No, because you need to see it in context. Wang Yi only compared to t1ha, only in one criteria.

This is the code: https://github.com/rurban/smhasher/blob/master/wyhash.h


Awesome! Found a bug (undefined behavior) and made a PR.

https://github.com/wangyi-fudan/wyhash/pull/3


I would love for this to be solid, but something here seems too good to be true. Modern hashing is well-studied, with lots of smart people attacking the problem. Modern hashes like Google's FarmHash are thousands of lines of code with platform-specific intrinsics for acceleration. This hash claims to beat other modern hashes in speed, without using platform-specific intrinsics, and without quality problems, and in a mere 100 lines of code to boot.

I would love for this to be true, but I'd love to see a more thorough explanation of how it manages to be both smaller and faster than other competing hashes.


I would love for this to be solid, but something here seems too good to be true.

How so? It's much slower than AES based hashes. It's about the throughput same as xxHash64. It uses fewer cycles/hash than xxHash64.


> It's much slower than AES based hashes.

I must have misinterpreted the following:

> So the fastest hash functions on x86_64 without quality problems are: > > - wyhash > - t1ha > - [...]

I interpreted that to be an ordered list, saying that wyhash was the fastest.

But looking at the actual table I am confused. There are MB/s numbers and cycles/hash numbers. In cycles/hash wyhash appears to beat all FarmHash variants, but in MiB/s it is slower than some of them. I don't understand why these two performance measures would not track perfectly, since the CPUs should be running a constant number of cycles/second.


I don't understand why these two performance measures would not track perfectly, since the CPUs should be running a constant number of cycles/second.

x86 isn't RISC and not all operations take the same number of cycles. Also, the code might have different levels of possible parallelism and might impact the pipeline differently.

Comp Sci education for the low level basics is often completely neglected nowadays. This should be freshman year stuff. I'm certainly not an expert, myself, just familiar with the issues. (Know enough to know what you don't know.)


> x86 isn't RISC and not all operations take the same number of cycles.

Yes but it doesn't say instructions per hash, it says cycles per hash. Unless some kind of frequency scaling is going on, the number of cycles per second should be very consistent. If bytes/hash is held constant and cycles/second is constant, then MiB/second and cycles/hash should be exact inverses. I don't understand why this is not the case in these tables.

> Also, the code might have different levels of possible parallelism and might impact the pipeline differently.

Again this can affect the number of instructions being retired, but not the number of cycles. A cycle is a cycle, regardless of how much work is actually being accomplished.

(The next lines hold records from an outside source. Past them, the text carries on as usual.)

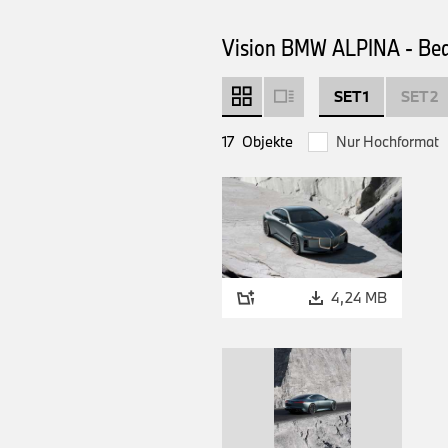
Vision BMW ALPINA - Be
SET 1
SET 2
17
Objekte
Nur Hochformat
4,24 MB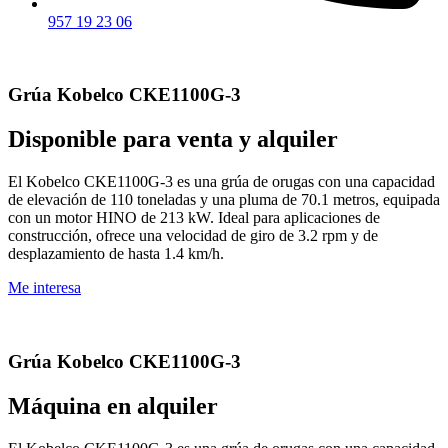
957 19 23 06
Grúa Kobelco CKE1100G-3
Disponible para venta y alquiler
El Kobelco CKE1100G-3 es una grúa de orugas con una capacidad
de elevación de 110 toneladas y una pluma de 70.1 metros, equipada
con un motor HINO de 213 kW. Ideal para aplicaciones de
construcción, ofrece una velocidad de giro de 3.2 rpm y de
desplazamiento de hasta 1.4 km/h.
Me interesa
Grúa Kobelco CKE1100G-3
Máquina en alquiler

> Comp Sci education for the low level basics is often completely neglected nowadays. This should be freshman year stuff.

I'm a low-level junkie who lives in godbolt.org and Agner Fog's tables, writes JIT compilers, and does FPGA design for fun on the side. It's possible that I'm mistaken here, but I do have a fair amount of background in this.


I wonder if the first number is sustained, pipelined rate for big values, and the second number is cycles for the first iteration, still assuming everything is in L1 cache.

Those would be the useful numbers.


The small key performance is very nice. It would be good to have more written about this new hash function, and less misinformed rant about siphash.

For someone who isn't following the hashing function 'scene', what's misinformed about this rant?

Most of his arguments simply do not apply to the relevant use case and attacks. The only one that does, the claim that the seed is recoverable, is not an argument at all but a vague, unsubstantiated claim.

His arguments on siphash are pretty practical, not sure what did you find misinformed there.

From the readme: "SipHash is not secure enough for security purposes"

There's been nothing published to that effect, even though he has claimed for years that he can recover bits from the seed.


[flagged]


I didn't know much about this argument so I looked it up and funny enough it's you arguing here too:

https://github.com/google/highwayhash/issues/28

Still trying to wrap my head around exactly what is being argued... but it's starting to feel like there's something personal going on here, not gonna lie. It's a bit quaint.

(Also a bit curious why Rust is looped into this. It seems like Rust was insecure because the same key was being used for all tables, not really because the hash function was insecure?)


I think the claim isn't "SipHash is not a secure keyed hash function (PRF)" but rather "secure keyed hash functions are insufficient mitigation for hash DoS".

For long lived hash-tables even per-table keys don't prevent finding bucket-collisions via side-channels. So you either have to either rekey when a large number of bucket-collisions are detected. Or you fall back to a balanced tree based data structure for those buckets. If you prefer the latter mitigation, there is little reason to pay the performance hit of SipHash.

So the OP has a point, but is terrible at communicating it.


Well, I am not a cryptographer, so I can't really make much attestations myself, but here's what I read:

- OP claims that the security claims of SipHash are incorrect or misleading.

- SipHash paper author defends claims made in SipHash paper.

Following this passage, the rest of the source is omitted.